▶ _ACTION ITEM_
Your answer must consist of exactly the lines below, starting with the line with "representative or agent" and going on through the line with "that follow the", and nothing else.

▶ _RECORDS SHOWN_
● ● ● ●

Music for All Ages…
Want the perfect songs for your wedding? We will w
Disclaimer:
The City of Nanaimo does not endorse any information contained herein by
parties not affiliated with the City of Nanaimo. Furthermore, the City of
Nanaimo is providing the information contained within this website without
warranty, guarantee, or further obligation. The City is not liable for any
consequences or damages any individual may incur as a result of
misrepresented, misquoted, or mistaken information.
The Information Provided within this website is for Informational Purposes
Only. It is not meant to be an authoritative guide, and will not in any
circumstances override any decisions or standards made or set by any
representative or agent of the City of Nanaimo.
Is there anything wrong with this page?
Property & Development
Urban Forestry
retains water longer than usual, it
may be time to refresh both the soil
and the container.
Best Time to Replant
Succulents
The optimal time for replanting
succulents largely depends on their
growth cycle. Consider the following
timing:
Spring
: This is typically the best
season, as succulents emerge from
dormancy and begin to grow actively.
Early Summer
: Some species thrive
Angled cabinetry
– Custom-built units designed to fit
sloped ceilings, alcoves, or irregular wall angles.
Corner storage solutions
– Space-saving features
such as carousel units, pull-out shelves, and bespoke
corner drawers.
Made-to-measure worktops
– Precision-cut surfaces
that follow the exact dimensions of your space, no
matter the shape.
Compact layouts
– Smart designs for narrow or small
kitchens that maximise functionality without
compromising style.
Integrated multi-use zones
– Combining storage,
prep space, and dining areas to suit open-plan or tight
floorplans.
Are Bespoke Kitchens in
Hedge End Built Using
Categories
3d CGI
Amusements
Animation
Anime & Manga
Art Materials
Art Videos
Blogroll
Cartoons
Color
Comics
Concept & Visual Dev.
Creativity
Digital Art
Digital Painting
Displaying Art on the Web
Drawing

● ● ● ●

▶ _WRITTEN SOLUTION_
representative or agent of the City of Nanaimo.
Is there anything wrong with this page?
Property & Development
Urban Forestry
retains water longer than usual, it
may be time to refresh both the soil
and the container.
Best Time to Replant
Succulents
The optimal time for replanting
succulents largely depends on their
growth cycle. Consider the following
timing:
Spring
: This is typically the best
season, as succulents emerge from
dormancy and begin to grow actively.
Early Summer
: Some species thrive
Angled cabinetry
– Custom-built units designed to fit
sloped ceilings, alcoves, or irregular wall angles.
Corner storage solutions
– Space-saving features
such as carousel units, pull-out shelves, and bespoke
corner drawers.
Made-to-measure worktops
– Precision-cut surfaces
that follow the exact dimensions of your space, no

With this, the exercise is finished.